Subject: | Make a copy of the returned hashref from the parse method |
Hi,
I've been using your module to process some files with fixed length records and ran into an issue with the parse method. I think it would be good to change the behaivor of the parse method so that it returns a copy of the hashref instead of the same one over and over again. I realize the current setup is for performance reasons, but, to me, the current setup is confusing and easy to forget. This is probably because the method does not work like you would expect it to, unless you pay close attention to the Caveats section of the documentation. Most modules like this do not require you to make a copy of the data returned.
To see how much of a performance difference it would make to return a copy, I changed the method to return a copy (by simply placing the fix you mention in Caveats inside the sub) and ran some benchmarks comparing the two:
Benchmark: timing 1000000 iterations of Copy, Original...
Copy: 57 wallclock secs (57.53 usr + 0.00 sys = 57.53 CPU) @ 17382.24/s (n=1000000)

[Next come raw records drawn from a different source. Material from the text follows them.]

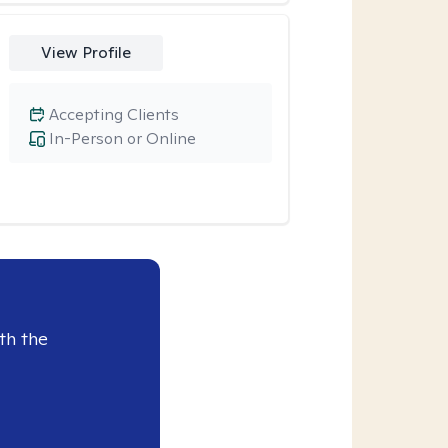
View Profile
Accepting Clients
In-Person or Online
th the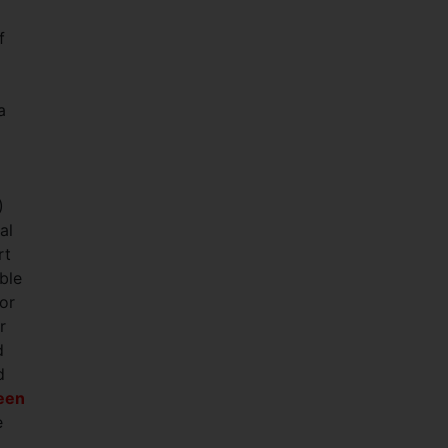
f
a
)
al
rt
ble
or
r
d
d
ween
e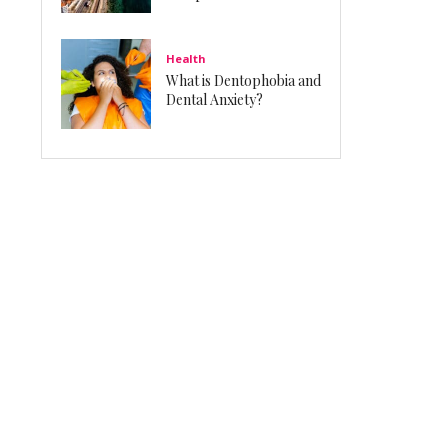
Health
What is Dentophobia and
Dental Anxiety?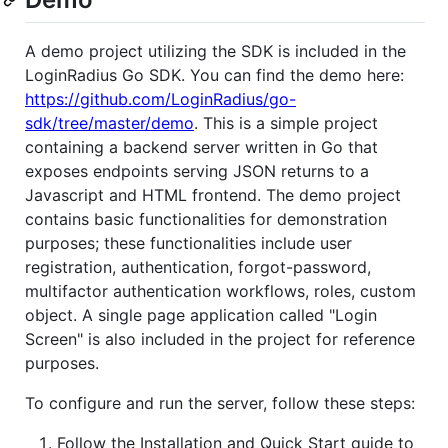
A demo project utilizing the SDK is included in the
LoginRadius Go SDK. You can find the demo here:
https://github.com/LoginRadius/go-
sdk/tree/master/demo
. This is a simple project
containing a backend server written in Go that
exposes endpoints serving JSON returns to a
Javascript and HTML frontend. The demo project
contains basic functionalities for demonstration
purposes; these functionalities include user
registration, authentication, forgot-password,
multifactor authentication workflows, roles, custom
object. A single page application called "Login
Screen" is also included in the project for reference
purposes.
To configure and run the server, follow these steps:
Follow the Installation and Quick Start guide to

Original: 27 wallclock secs (26.55 usr + 0.00 sys = 26.55 CPU) @ 37664.78/s (n=1000000)
Rate Copy Original
Copy 17382/s -- -54%
Original 37665/s 117% --
So, there is a performance loss, but it isn't too horrible unless you do quite a few records. I also tried modifying the method so it would create a new place to store the data every time instead of using $parser->{DATA} and making a copy afterwords, but that made it even slower.
Perhaps you could have the default method return a copy (which is what most people expect), and have another method that is more optimized for those that need the extra performance.
Anyways, I know this isn't really a "bug," just a difference in programming style. But let me know what you think about it.
Thanks for your work on this module, it made finishing a recent project much easier than developing my own solution.